§ YOUR INSTRUCTIONS
Return every line from the records below with the string "will".

§ INPUT DATA
- Opening Delimiter -

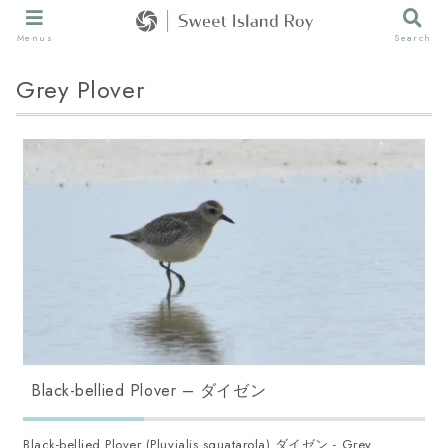
Menus
Search
Grey Plover
Black-bellied Plover – ダイゼン
Black-bellied Plover (Pluvialis squatarola) ダイゼン - Grey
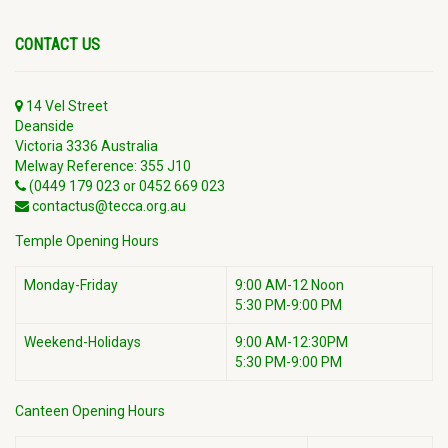
CONTACT US
14 Vel Street
Deanside
Victoria 3336 Australia
Melway Reference: 355 J10
(0449 179 023 or 0452 669 023
contactus@tecca.org.au
Temple Opening Hours
Monday-Friday
9:00 AM-12 Noon
5:30 PM-9:00 PM
Weekend-Holidays
9:00 AM-12:30PM
5:30 PM-9:00 PM
Canteen Opening Hours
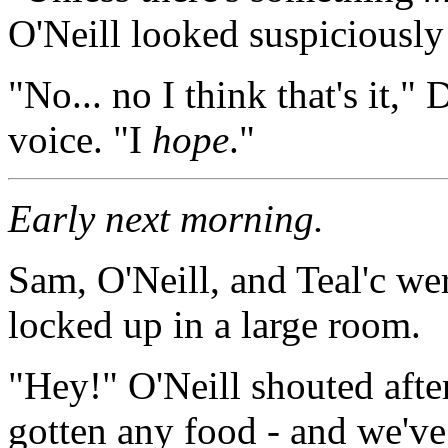
O'Neill looked suspiciously
"No... no I think that's it,"
voice. "I
hope
."
Early next morning.
Sam, O'Neill, and Teal'c we
locked up in a large room.
"Hey!" O'Neill shouted after
gotten any food - and we've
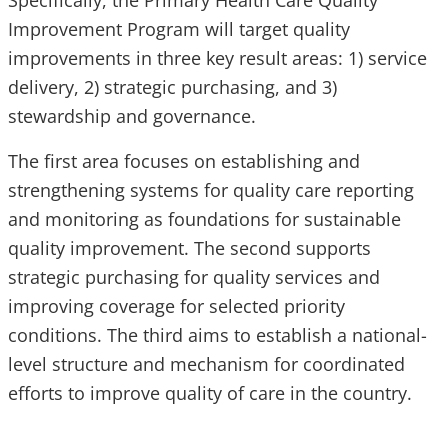
Specifically, the Primary Health Care Quality
Improvement Program will target quality
improvements in three key result areas: 1) service
delivery, 2) strategic purchasing, and 3)
stewardship and governance.
The first area focuses on establishing and
strengthening systems for quality care reporting
and monitoring as foundations for sustainable
quality improvement. The second supports
strategic purchasing for quality services and
improving coverage for selected priority
conditions. The third aims to establish a national-
level structure and mechanism for coordinated
efforts to improve quality of care in the country.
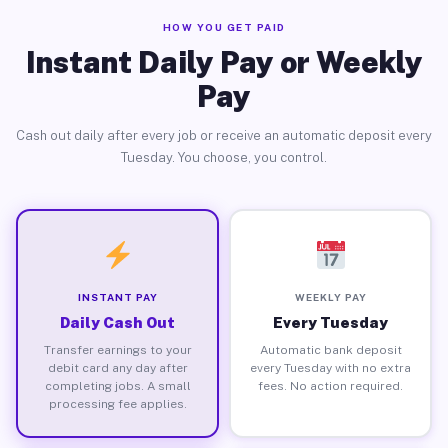
HOW YOU GET PAID
Instant Daily Pay or Weekly
Pay
Cash out daily after every job or receive an automatic deposit every
Tuesday. You choose, you control.
INSTANT PAY
WEEKLY PAY
Daily Cash Out
Every Tuesday
Transfer earnings to your
Automatic bank deposit
debit card any day after
every Tuesday with no extra
completing jobs. A small
fees. No action required.
processing fee applies.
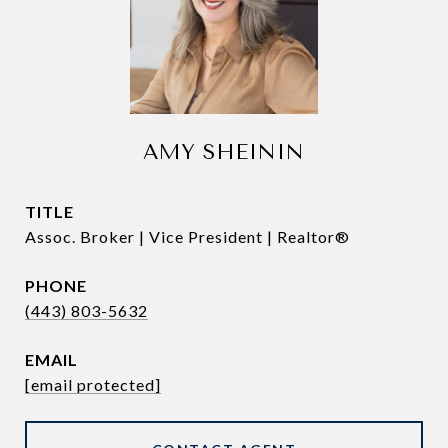
AMY SHEININ
TITLE
Assoc. Broker | Vice President | Realtor®
PHONE
(443) 803-5632
EMAIL
[email protected]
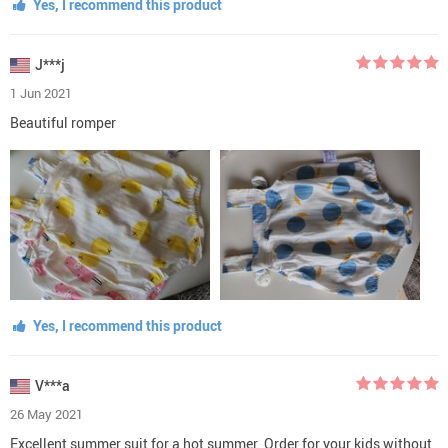
Yes, I recommend this product
J***j
1 Jun 2021
Beautiful romper
Yes, I recommend this product
V***a
26 May 2021
Excellent summer suit for a hot summer. Order for your kids without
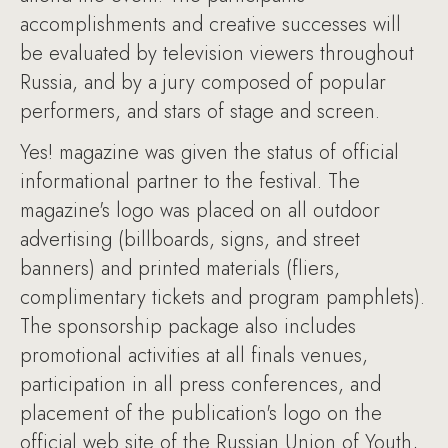
accomplishments and creative successes will
be evaluated by television viewers throughout
Russia, and by a jury composed of popular
performers, and stars of stage and screen.
Yes! magazine was given the status of official
informational partner to the festival. The
magazine's logo was placed on all outdoor
advertising (billboards, signs, and street
banners) and printed materials (fliers,
complimentary tickets and program pamphlets).
The sponsorship package also includes
promotional activities at all finals venues,
participation in all press conferences, and
placement of the publication's logo on the
official web site of the Russian Union of Youth,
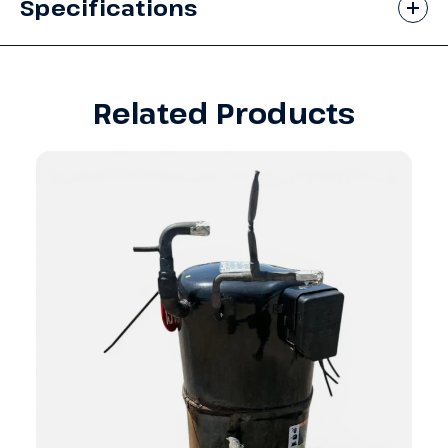
Specifications
Related Products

- Closing Delimiter -

§ RESPONSE
Improvement Program will target quality
accomplishments and creative successes will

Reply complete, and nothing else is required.